To understand the Glossop of to-day it is necessary to find out how it became a cotton town for it is indeed true that, until quite recently, that is what Glossop really was.
One hundred and fifty years ago, when the first census was taken and the piece of land we now call the Borough of Glossop had a mere 2,759 inhabitants, the pattern of settlement was still the same as it had been for hundreds of years with the main centre of population around what we now call Old Glossop and with the rest of the population clustered in small hamlets around the springs and wells as at Whitfield, Simmondley, Hadfleld, Padfield and Gamesley.

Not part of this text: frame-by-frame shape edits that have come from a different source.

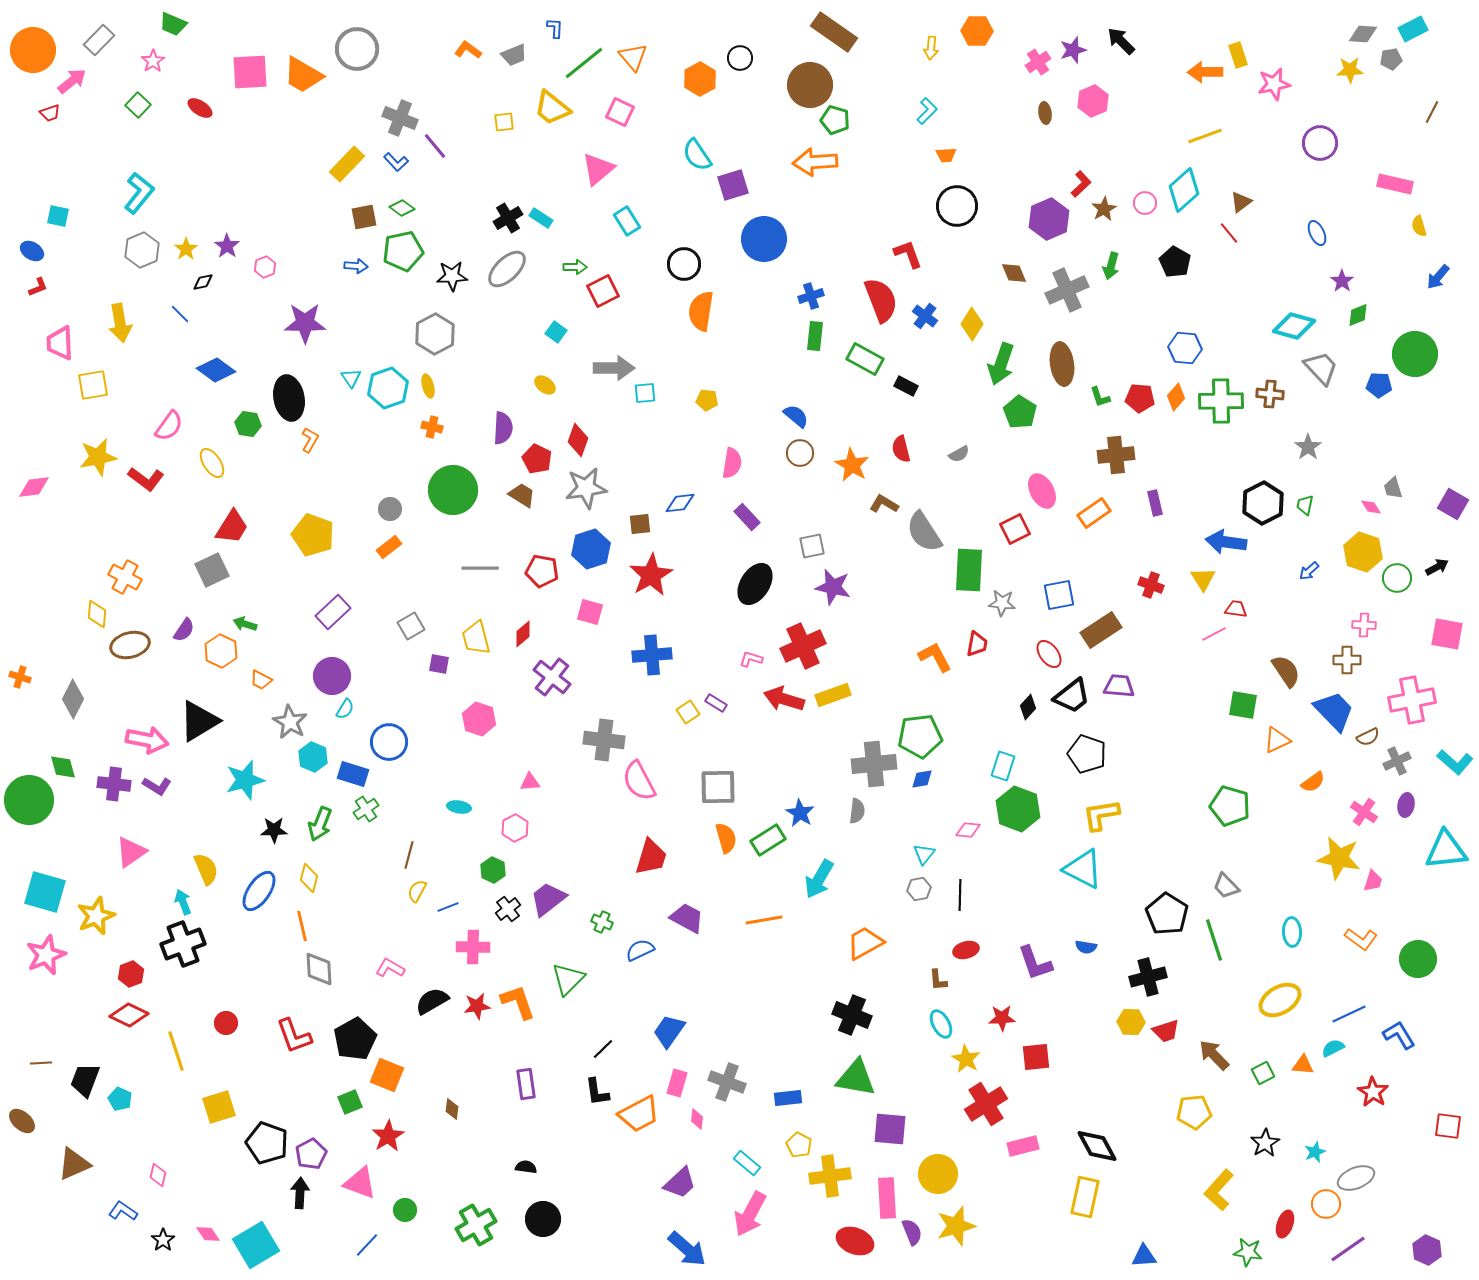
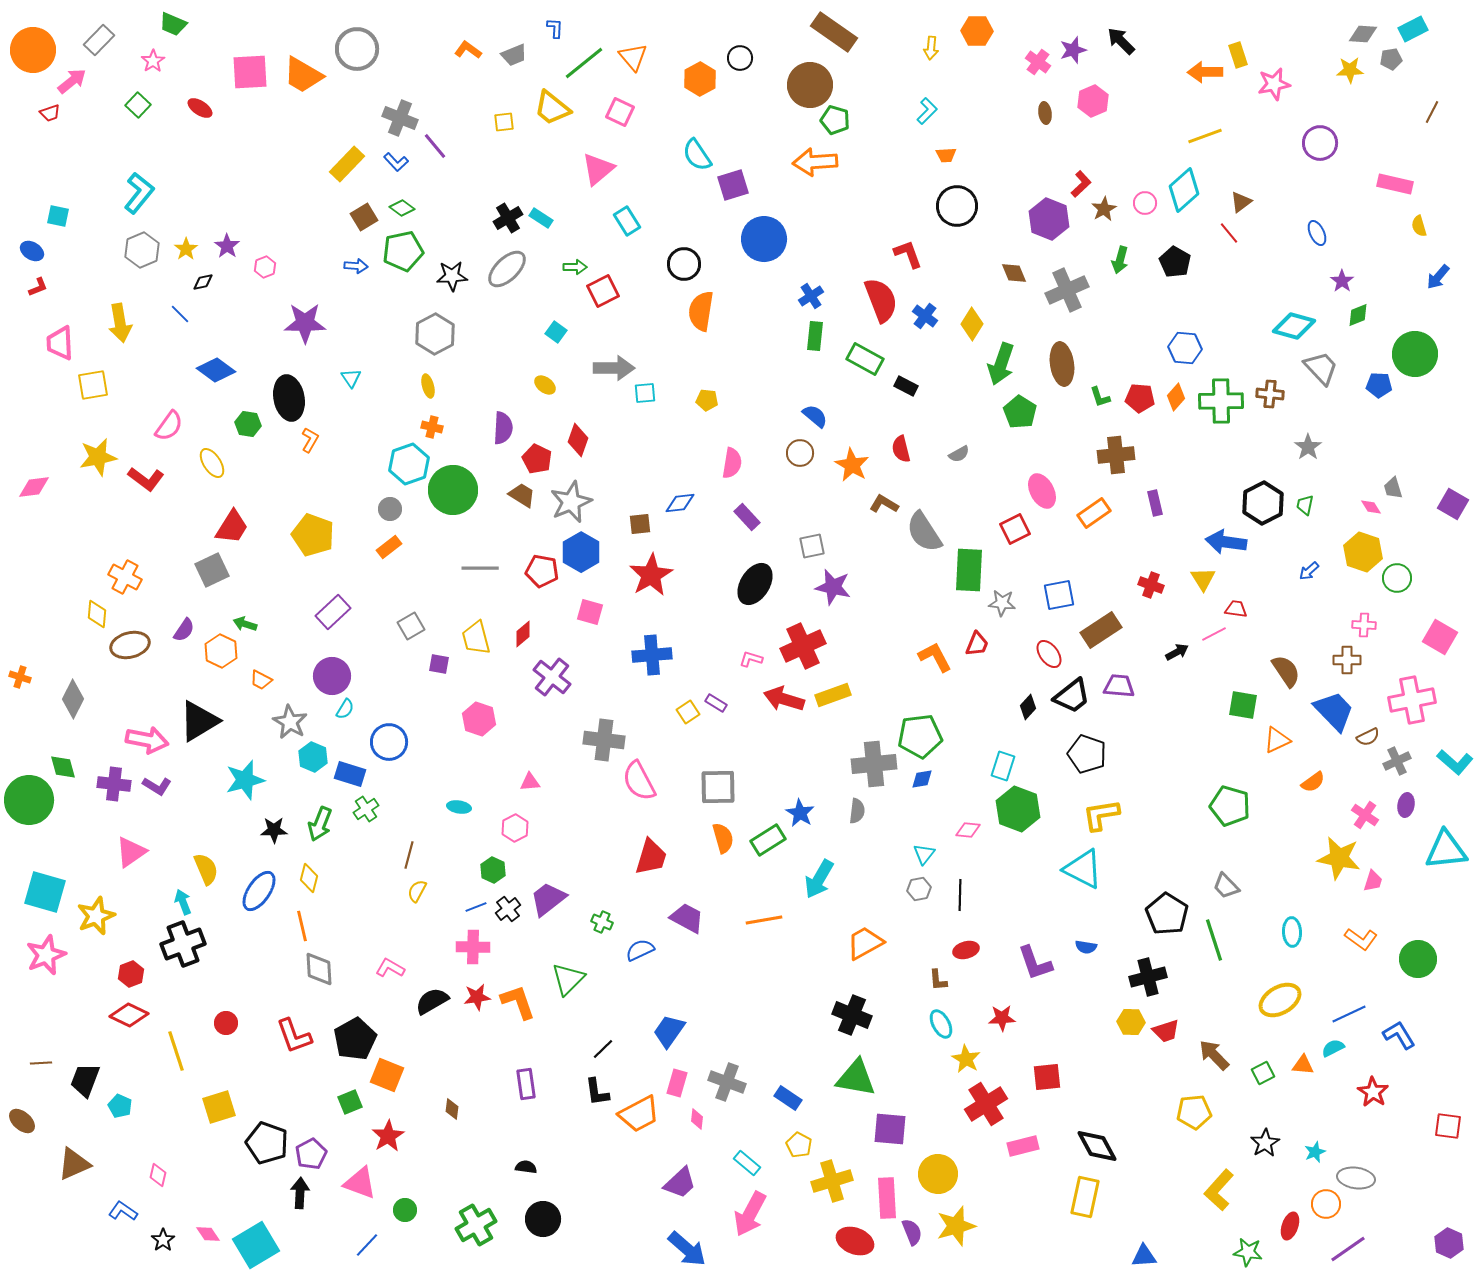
pink cross at (1038, 62): rotated 20 degrees counterclockwise
brown square at (364, 217): rotated 20 degrees counterclockwise
purple hexagon at (1049, 219): rotated 15 degrees counterclockwise
green arrow at (1111, 266): moved 9 px right, 6 px up
blue cross at (811, 296): rotated 15 degrees counterclockwise
cyan hexagon at (388, 388): moved 21 px right, 76 px down
blue semicircle at (796, 416): moved 19 px right
gray star at (586, 488): moved 15 px left, 14 px down; rotated 15 degrees counterclockwise
blue hexagon at (591, 549): moved 10 px left, 3 px down; rotated 12 degrees counterclockwise
black arrow at (1437, 567): moved 260 px left, 85 px down
pink square at (1447, 634): moved 7 px left, 3 px down; rotated 20 degrees clockwise
red trapezoid at (977, 644): rotated 12 degrees clockwise
blue rectangle at (353, 774): moved 3 px left
pink cross at (1364, 812): moved 1 px right, 3 px down
orange semicircle at (726, 838): moved 3 px left
blue line at (448, 907): moved 28 px right
red star at (477, 1006): moved 9 px up
red square at (1036, 1057): moved 11 px right, 20 px down
blue rectangle at (788, 1098): rotated 40 degrees clockwise
cyan pentagon at (120, 1099): moved 7 px down
yellow cross at (830, 1176): moved 2 px right, 5 px down; rotated 9 degrees counterclockwise
gray ellipse at (1356, 1178): rotated 30 degrees clockwise
red ellipse at (1285, 1224): moved 5 px right, 2 px down
purple hexagon at (1427, 1250): moved 22 px right, 7 px up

A very large number of these people got their living by combining the two occupations of farming and cloth making as their fathers had done before them. Thus William Radcliffe, writing of Mellor, which then formed part of the parish of Glossop, says; “In 1770 the land of our township was occupied by between 50 and 60 farmers and out of them not more than six or seven raised their rents directly from the produce of their farms. All the rest got their rent partly from some other branch of trade, for example, spinning and weaving of wool linen and cotton. The cottagers were employed entirely in this manner except for a week at harvest time.”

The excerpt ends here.